ŞİKÂYETE HAKKIMIZ YOK
Mahlûkatın, bilhassa insanların Allah Teâlâ’ya karşı şikâyete hakları yoktur. Çünkü şikâyet bir hak ve hukuktan meydana gelir. Bütün mahlûkatı sırf lütuf ve keremi ile yokluktan varlık âlemine çıkaran, hayat sahiplerine binlerce hissiyat takan, bilhassa insanı akıl, hayal, hafıza gibi harika cihazlarla teçhiz ederek arza halife ve kumandan kılan O Âdil-i Rahîm’e karşı, hiç kimsenin hiçbir cihette itiraza hakkı yoktur.
Cenâb-ı Hakk’ın mahlûkatına verdiği nimetler, meziyetler, kabiliyetler, sırf O’nun lütuf ve keremindendir. Lütuf ve ihsan ise, O’nun iradesine ve hikmetine taallûk eder. Dilediğini hayvaniyet mertebesinde bırakır, dilediğini insaniyet ile şereflendirir.
Öyle ise insanın yapması gereken en mühim iş, Cenab-ı Hakk’a karşı şükür, hamd, tesbih, tekbir ve tazim vazifelerini yerine getirmektir.

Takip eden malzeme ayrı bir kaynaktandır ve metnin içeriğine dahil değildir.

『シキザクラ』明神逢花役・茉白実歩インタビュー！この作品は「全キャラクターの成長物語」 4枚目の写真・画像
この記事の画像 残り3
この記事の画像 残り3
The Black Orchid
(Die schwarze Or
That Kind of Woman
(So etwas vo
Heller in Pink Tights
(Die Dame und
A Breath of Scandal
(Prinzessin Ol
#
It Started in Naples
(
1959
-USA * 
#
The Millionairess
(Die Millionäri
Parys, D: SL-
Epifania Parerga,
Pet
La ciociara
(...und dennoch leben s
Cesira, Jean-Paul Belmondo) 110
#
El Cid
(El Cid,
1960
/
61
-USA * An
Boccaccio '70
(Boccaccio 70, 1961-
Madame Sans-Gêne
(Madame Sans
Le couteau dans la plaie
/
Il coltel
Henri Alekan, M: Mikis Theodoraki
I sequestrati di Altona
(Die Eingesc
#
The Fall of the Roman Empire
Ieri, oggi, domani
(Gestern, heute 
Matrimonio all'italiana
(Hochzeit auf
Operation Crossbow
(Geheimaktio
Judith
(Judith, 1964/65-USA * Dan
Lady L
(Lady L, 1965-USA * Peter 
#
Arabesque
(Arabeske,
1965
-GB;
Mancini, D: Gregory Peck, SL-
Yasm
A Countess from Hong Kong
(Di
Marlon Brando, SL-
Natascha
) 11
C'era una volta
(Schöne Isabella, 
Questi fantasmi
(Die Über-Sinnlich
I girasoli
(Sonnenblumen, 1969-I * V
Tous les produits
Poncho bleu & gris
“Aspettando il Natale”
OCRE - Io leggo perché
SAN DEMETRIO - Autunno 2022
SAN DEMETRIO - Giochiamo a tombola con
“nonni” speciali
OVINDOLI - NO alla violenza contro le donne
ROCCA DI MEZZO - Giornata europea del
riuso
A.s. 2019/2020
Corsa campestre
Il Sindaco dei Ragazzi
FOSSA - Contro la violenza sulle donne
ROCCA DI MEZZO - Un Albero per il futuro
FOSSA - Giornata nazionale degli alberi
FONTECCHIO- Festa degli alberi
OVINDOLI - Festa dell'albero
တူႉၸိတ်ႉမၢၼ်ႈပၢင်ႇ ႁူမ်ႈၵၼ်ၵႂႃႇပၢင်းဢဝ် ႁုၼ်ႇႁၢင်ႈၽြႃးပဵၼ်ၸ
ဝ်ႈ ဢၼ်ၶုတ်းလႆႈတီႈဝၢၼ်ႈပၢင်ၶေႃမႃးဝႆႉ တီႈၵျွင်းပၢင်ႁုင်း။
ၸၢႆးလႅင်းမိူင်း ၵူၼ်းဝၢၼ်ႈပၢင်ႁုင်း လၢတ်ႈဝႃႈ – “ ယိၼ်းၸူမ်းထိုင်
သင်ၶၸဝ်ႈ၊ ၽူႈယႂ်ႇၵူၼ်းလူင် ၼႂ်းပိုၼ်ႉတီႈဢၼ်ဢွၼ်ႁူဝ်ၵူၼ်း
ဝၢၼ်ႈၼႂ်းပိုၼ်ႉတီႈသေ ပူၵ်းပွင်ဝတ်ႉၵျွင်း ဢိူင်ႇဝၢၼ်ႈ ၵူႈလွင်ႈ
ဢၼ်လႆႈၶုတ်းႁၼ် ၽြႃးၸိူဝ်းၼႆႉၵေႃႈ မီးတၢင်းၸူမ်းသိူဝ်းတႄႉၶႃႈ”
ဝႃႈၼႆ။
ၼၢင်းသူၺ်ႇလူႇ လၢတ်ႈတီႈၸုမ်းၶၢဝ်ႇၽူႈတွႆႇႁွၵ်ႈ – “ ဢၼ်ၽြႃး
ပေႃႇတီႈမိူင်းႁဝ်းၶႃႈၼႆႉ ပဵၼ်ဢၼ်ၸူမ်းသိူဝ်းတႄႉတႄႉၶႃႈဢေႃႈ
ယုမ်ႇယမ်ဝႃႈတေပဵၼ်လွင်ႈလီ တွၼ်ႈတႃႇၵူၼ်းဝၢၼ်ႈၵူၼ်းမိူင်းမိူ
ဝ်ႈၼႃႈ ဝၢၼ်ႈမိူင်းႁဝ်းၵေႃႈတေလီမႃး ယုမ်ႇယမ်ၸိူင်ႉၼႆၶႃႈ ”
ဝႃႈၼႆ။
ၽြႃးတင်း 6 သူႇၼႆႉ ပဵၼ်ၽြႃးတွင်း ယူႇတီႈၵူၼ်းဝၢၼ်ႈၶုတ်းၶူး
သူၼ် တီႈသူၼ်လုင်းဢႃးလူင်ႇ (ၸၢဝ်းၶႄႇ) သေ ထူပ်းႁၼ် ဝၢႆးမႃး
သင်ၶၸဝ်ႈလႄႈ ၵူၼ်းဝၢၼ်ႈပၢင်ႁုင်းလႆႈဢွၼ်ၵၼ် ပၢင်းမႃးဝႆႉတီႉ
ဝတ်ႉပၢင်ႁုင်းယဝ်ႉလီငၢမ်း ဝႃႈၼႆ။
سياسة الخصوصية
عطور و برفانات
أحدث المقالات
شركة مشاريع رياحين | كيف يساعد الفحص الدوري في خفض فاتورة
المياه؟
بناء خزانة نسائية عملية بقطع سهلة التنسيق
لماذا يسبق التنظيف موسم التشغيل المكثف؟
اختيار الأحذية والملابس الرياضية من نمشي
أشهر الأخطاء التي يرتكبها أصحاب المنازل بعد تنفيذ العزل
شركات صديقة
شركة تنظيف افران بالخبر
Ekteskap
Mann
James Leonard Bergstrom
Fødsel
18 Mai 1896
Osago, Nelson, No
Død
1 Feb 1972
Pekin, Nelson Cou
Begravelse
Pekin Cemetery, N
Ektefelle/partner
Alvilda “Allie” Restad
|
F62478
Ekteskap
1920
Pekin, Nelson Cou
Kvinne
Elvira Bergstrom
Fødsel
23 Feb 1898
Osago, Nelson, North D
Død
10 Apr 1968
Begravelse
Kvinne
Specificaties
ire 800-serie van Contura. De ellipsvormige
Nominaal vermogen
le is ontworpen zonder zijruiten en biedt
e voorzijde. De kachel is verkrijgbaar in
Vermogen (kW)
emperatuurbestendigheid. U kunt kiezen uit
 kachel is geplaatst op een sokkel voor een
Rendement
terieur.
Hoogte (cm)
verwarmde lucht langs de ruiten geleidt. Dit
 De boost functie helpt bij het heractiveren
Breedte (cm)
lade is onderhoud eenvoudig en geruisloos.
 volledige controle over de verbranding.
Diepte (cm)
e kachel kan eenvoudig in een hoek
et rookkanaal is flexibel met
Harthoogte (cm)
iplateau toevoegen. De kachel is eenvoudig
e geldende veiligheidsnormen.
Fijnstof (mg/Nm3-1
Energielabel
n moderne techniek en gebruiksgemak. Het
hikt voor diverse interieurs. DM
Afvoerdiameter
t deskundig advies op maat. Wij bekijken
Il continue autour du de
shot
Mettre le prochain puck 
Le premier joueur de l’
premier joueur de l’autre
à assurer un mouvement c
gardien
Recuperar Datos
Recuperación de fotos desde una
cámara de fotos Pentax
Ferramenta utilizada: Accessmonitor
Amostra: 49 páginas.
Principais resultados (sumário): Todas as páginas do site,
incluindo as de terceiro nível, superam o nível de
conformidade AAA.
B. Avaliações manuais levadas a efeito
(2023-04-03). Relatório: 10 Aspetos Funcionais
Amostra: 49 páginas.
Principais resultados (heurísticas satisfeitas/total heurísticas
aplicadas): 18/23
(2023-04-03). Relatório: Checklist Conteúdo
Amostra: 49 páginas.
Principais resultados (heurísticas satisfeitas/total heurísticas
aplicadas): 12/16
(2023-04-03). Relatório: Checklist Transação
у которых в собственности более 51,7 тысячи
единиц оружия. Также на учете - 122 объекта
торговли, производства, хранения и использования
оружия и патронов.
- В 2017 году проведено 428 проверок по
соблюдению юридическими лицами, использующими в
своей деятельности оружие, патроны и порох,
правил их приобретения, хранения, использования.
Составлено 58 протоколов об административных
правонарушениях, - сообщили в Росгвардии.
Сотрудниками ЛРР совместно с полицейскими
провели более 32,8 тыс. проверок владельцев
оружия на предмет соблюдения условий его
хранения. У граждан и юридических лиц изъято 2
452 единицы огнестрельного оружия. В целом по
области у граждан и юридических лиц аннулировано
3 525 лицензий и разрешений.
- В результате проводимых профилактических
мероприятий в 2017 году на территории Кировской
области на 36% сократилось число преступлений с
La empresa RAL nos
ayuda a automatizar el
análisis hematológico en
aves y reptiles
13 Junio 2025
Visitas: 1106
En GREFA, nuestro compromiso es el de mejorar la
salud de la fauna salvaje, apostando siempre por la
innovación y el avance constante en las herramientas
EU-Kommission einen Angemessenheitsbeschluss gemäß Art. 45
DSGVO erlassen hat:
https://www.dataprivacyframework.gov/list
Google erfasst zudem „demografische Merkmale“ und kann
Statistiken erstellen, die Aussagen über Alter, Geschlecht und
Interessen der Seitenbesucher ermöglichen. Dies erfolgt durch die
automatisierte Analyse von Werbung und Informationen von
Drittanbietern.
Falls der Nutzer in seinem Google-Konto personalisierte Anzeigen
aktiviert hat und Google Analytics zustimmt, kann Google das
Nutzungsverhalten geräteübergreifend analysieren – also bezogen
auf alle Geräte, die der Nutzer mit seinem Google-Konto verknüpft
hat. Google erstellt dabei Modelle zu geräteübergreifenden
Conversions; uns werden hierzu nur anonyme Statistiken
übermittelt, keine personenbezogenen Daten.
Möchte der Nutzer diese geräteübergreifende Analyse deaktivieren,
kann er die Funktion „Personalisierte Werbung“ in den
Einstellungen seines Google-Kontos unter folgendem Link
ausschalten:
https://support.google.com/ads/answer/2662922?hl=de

Bazı insanlar bu hakikati idrak edemediklerinden haksız itirazlara sapmaktadırlar. Allah-u Azimüşşân’ın her şeye hakkını vermesi, her mahlûku yerli yerinde yaratması ve bütün mevcudatı nizam ve intizam tahtında lâyık oldukları kemale isal etmesi gösteriyor ki, O, Âdil-i Hakîm’dir, zulümden münezzehtir.